But One Book of Poetry to Contain Them All

Longtime readers know I’m quite the devotee of those dear local philosophs / civic superheroes / transcendentalist romantics, Emerson and Thoreau. I’ve quoted them at length and composed songs inspired by their fiery oratory.

So I was excited to stumble upon (hat tip forgotten) a blog dedicated to posting Thoreau’s journal entries, pegged to the corresponding day of the year (“THIS DATE“). Living quite near where Thoreau would have wandered, I enjoy the shared sense of place that emerges, as when he observes a balmy day in February and we experience the same.

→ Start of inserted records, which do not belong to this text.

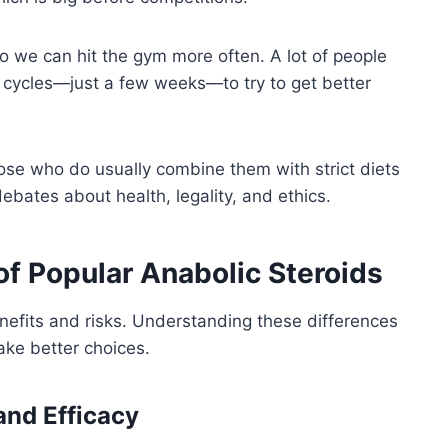
 we can hit the gym more often. A lot of people
rt cycles—just a few weeks—to try to get better
ose who do usually combine them with strict diets
 debates about health, legality, and ethics.
 of Popular Anabolic Steroids
nefits and risks. Understanding these differences
ake better choices.
and Efficacy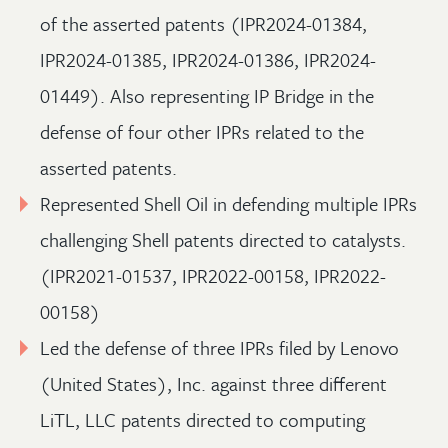
of the asserted patents (IPR2024-01384,
IPR2024-01385, IPR2024-01386, IPR2024-
01449). Also representing IP Bridge in the
defense of four other IPRs related to the
asserted patents.
Represented Shell Oil in defending multiple IPRs
challenging Shell patents directed to catalysts.
(IPR2021-01537, IPR2022-00158, IPR2022-
00158)
Led the defense of three IPRs filed by Lenovo
(United States), Inc. against three different
LiTL, LLC patents directed to computing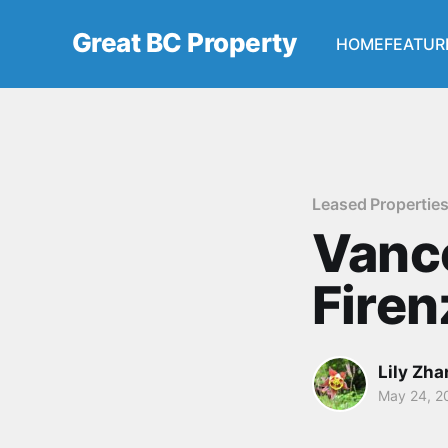
Great BC Property
HOME
FEATUR
Leased Propertie
Vanc
Fire
Lily Zh
May 24, 2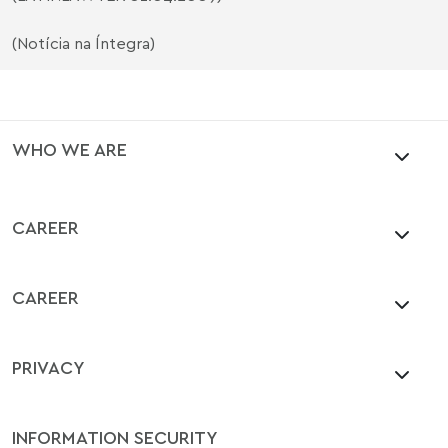
(Notícia na Íntegra)
WHO WE ARE
CAREER
CAREER
PRIVACY
INFORMATION SECURITY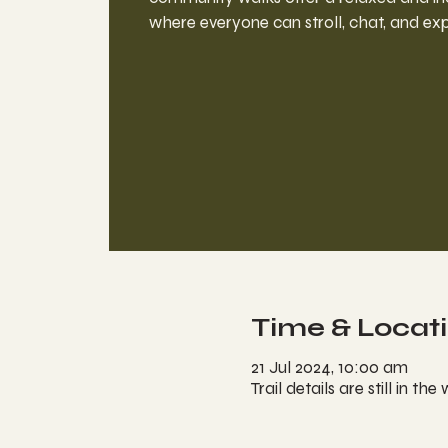
where everyone can stroll, chat, and exp
Time & Locat
21 Jul 2024, 10:00 am
Trail details are still in the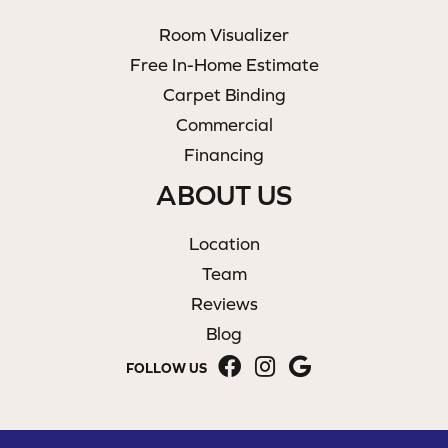
Room Visualizer
Free In-Home Estimate
Carpet Binding
Commercial
Financing
ABOUT US
Location
Team
Reviews
Blog
FOLLOW US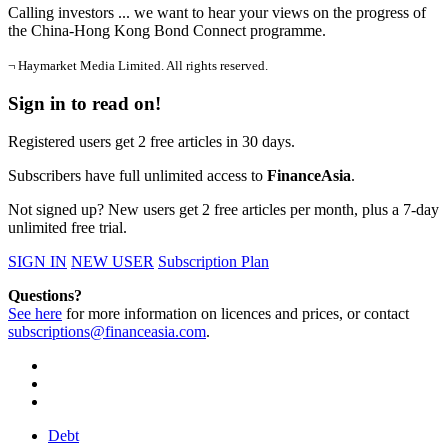
Calling investors ... we want to hear your views on the progress of
the China-Hong Kong Bond Connect programme.
¬ Haymarket Media Limited. All rights reserved.
Sign in to read on!
Registered users get 2 free articles in 30 days.
Subscribers have full unlimited access to
FinanceAsia
.
Not signed up? New users get 2 free articles per month, plus a 7-day
unlimited free trial.
SIGN IN
NEW USER
Subscription Plan
Questions?
See here
for more information on licences and prices, or contact
subscriptions@financeasia.com
.
Debt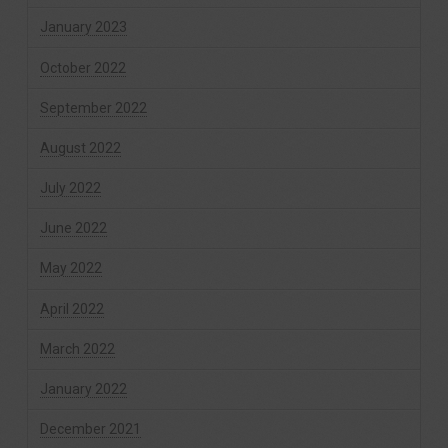
January 2023
October 2022
September 2022
August 2022
July 2022
June 2022
May 2022
April 2022
March 2022
January 2022
December 2021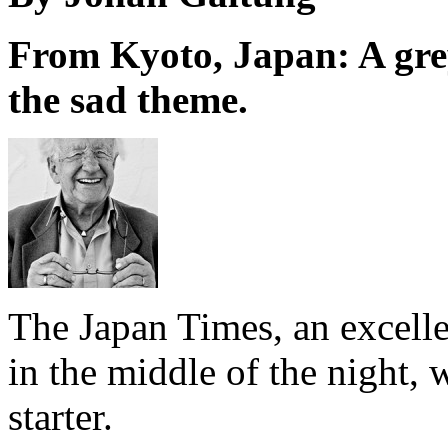
From Kyoto, Japan: A grey
the sad theme.
The Japan Times, an excell
in the middle of the night, w
starter.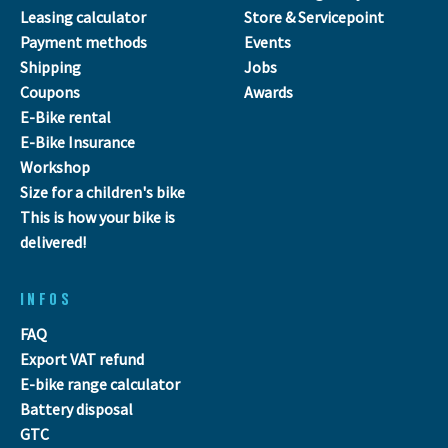
Leasing calculator
Store & Servicepoint
Payment methods
Events
Shipping
Jobs
Coupons
Awards
E-Bike rental
E-Bike Insurance
Workshop
Size for a children's bike
This is how your bike is
delivered!
INFOS
FAQ
Export VAT refund
E-bike range calculator
Battery disposal
GTC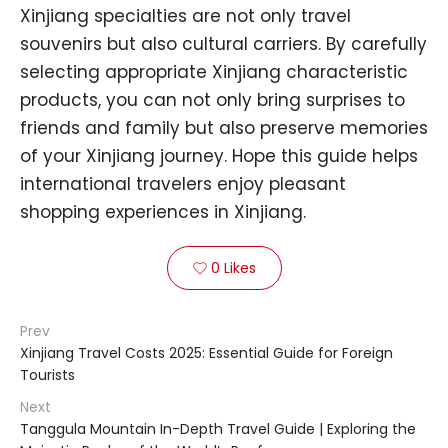
Xinjiang specialties are not only travel
souvenirs but also cultural carriers. By carefully
selecting appropriate Xinjiang characteristic
products, you can not only bring surprises to
friends and family but also preserve memories
of your Xinjiang journey. Hope this guide helps
international travelers enjoy pleasant
shopping experiences in Xinjiang.
0
Likes

Prev
Xinjiang Travel Costs 2025: Essential Guide for Foreign
Tourists
Next
Tanggula Mountain In-Depth Travel Guide | Exploring the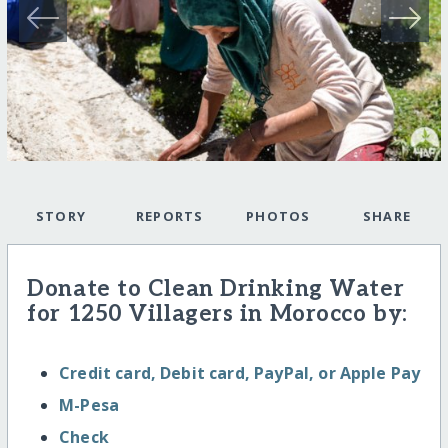
STORY
REPORTS
PHOTOS
SHARE
Donate to Clean Drinking Water
for 1250 Villagers in Morocco by:
Credit card, Debit card, PayPal, or Apple Pay
M-Pesa
Check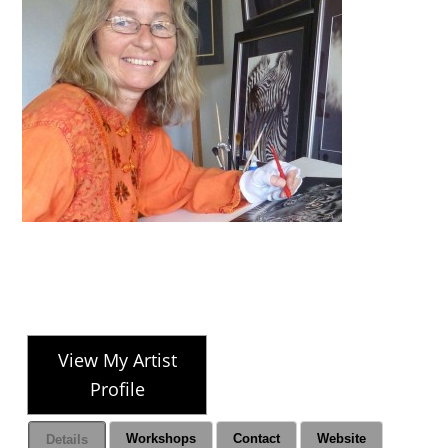
View My Artist
Profile
Workshops
Contact
Website
Details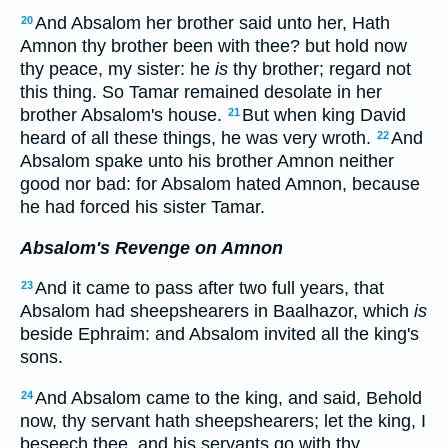
And Absalom her brother said unto her, Hath
20
Amnon thy brother been with thee? but hold now
thy peace, my sister: he
is
thy brother; regard not
this thing. So Tamar remained desolate in her
brother Absalom's house.
But when king David
21
heard of all these things, he was very wroth.
And
22
Absalom spake unto his brother Amnon neither
good nor bad: for Absalom hated Amnon, because
he had forced his sister Tamar.
Absalom's Revenge on Amnon
And it came to pass after two full years, that
23
Absalom had sheepshearers in Baalhazor, which
is
beside Ephraim: and Absalom invited all the king's
sons.
And Absalom came to the king, and said, Behold
24
now, thy servant hath sheepshearers; let the king, I
beseech thee, and his servants go with thy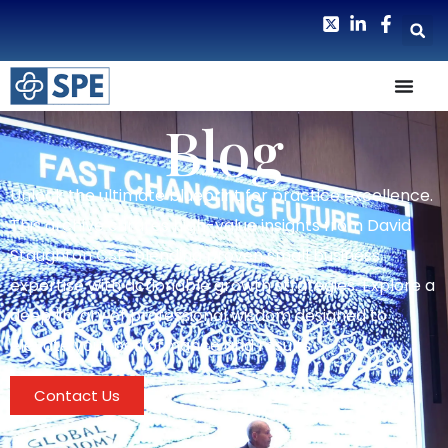
Blog
Unlock the ultimate blueprint for practice excellence.
This archive curates high-value insights from David
Staughton CSP, blending proven small business
expertise with actionable growth strategies. Explore a
deep library of professional wisdom designed to
elevate your performance and results.
Contact Us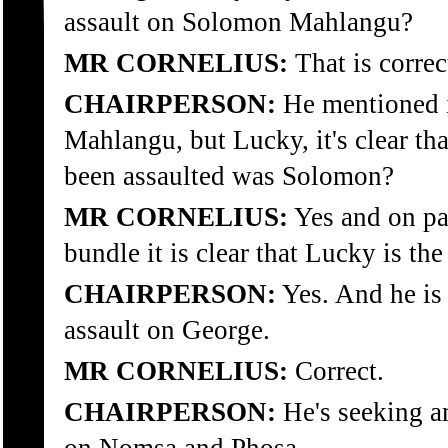
assault on Solomon Mahlangu?
MR CORNELIUS:
That is correc
CHAIRPERSON:
He mentioned i
Mahlangu, but Lucky, it's clear th
been assaulted was Solomon?
MR CORNELIUS:
Yes and on pa
bundle it is clear that Lucky is t
CHAIRPERSON:
Yes. And he is
assault on George.
MR CORNELIUS:
Correct.
CHAIRPERSON:
He's seeking am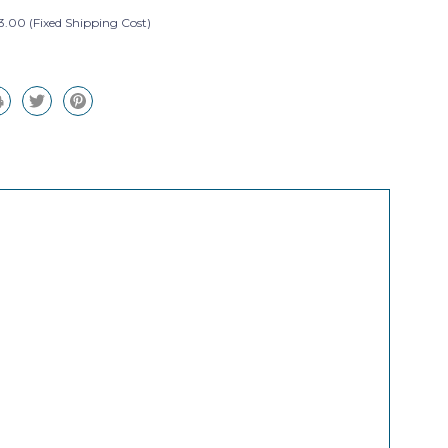
3.00 (Fixed Shipping Cost)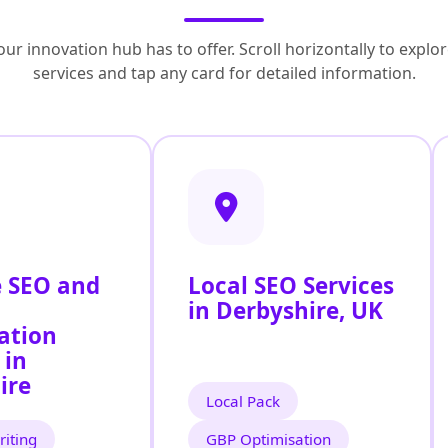
ur innovation hub has to offer. Scroll horizontally to exp
services and tap any card for detailed information.
 SEO and
Local SEO Services
in Derbyshire, UK
ation
 in
ire
Local Pack
iting
GBP Optimisation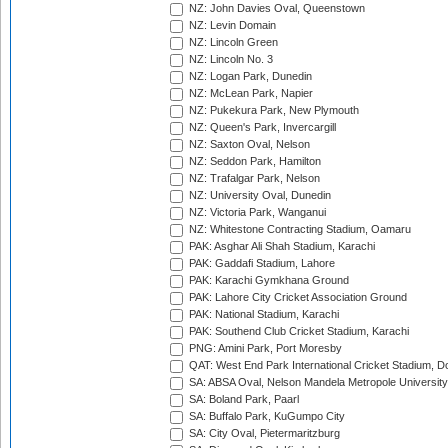
NZ: John Davies Oval, Queenstown
NZ: Levin Domain
NZ: Lincoln Green
NZ: Lincoln No. 3
NZ: Logan Park, Dunedin
NZ: McLean Park, Napier
NZ: Pukekura Park, New Plymouth
NZ: Queen's Park, Invercargill
NZ: Saxton Oval, Nelson
NZ: Seddon Park, Hamilton
NZ: Trafalgar Park, Nelson
NZ: University Oval, Dunedin
NZ: Victoria Park, Wanganui
NZ: Whitestone Contracting Stadium, Oamaru
PAK: Asghar Ali Shah Stadium, Karachi
PAK: Gaddafi Stadium, Lahore
PAK: Karachi Gymkhana Ground
PAK: Lahore City Cricket Association Ground
PAK: National Stadium, Karachi
PAK: Southend Club Cricket Stadium, Karachi
PNG: Amini Park, Port Moresby
QAT: West End Park International Cricket Stadium, D
SA: ABSA Oval, Nelson Mandela Metropole University,
SA: Boland Park, Paarl
SA: Buffalo Park, KuGumpo City
SA: City Oval, Pietermaritzburg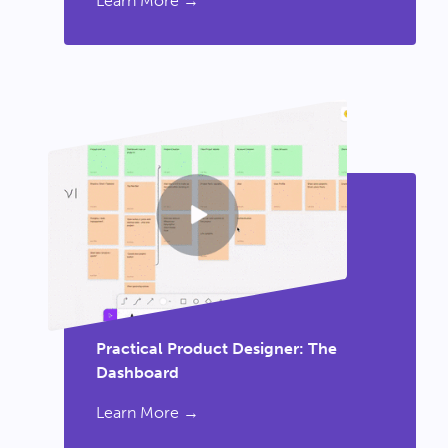
Learn More →
Practical Product Designer: The
Dashboard
Learn More →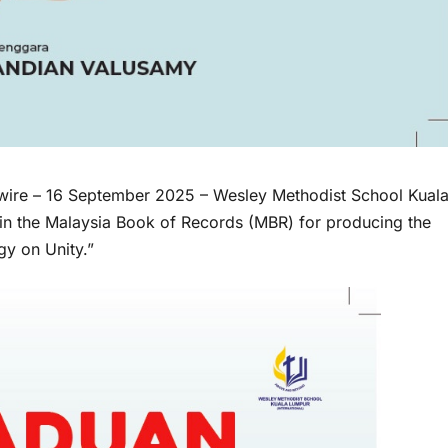
wire
– 16 September 2025 – Wesley Methodist School Kual
in the Malaysia Book of Records (MBR) for producing the
y on Unity.”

In this bit from yesterday, one of the more striking I’ve read, Thoreau really hits a writerly stride, so disarmingly plainspoken, so alarmingly insightful. Indeed, this short reflection seems to encapsulate his very approach to writing —

I have a commonplace-book for facts and another for poetry, but I find it difficult always to preserve the vague distinction which I had in my mind, for the most interesting and beautiful facts are so much the more poetry and that is their success. They are translated from earth to heaven. I see that if my facts were sufficiently vital and significant, – perhaps transmuted more into the substance of the human mind, – I should need but one book of poetry to contain them all.

Passages like that set a high bar, and we’ve been finding — myself and Rebecca, my better half, who’s begun a similar blog from Emerson’s diaries — that Thoreau is, to this date, the more engaging of the two. Pearls of wisdom aplenty, though. Or should I say barberries?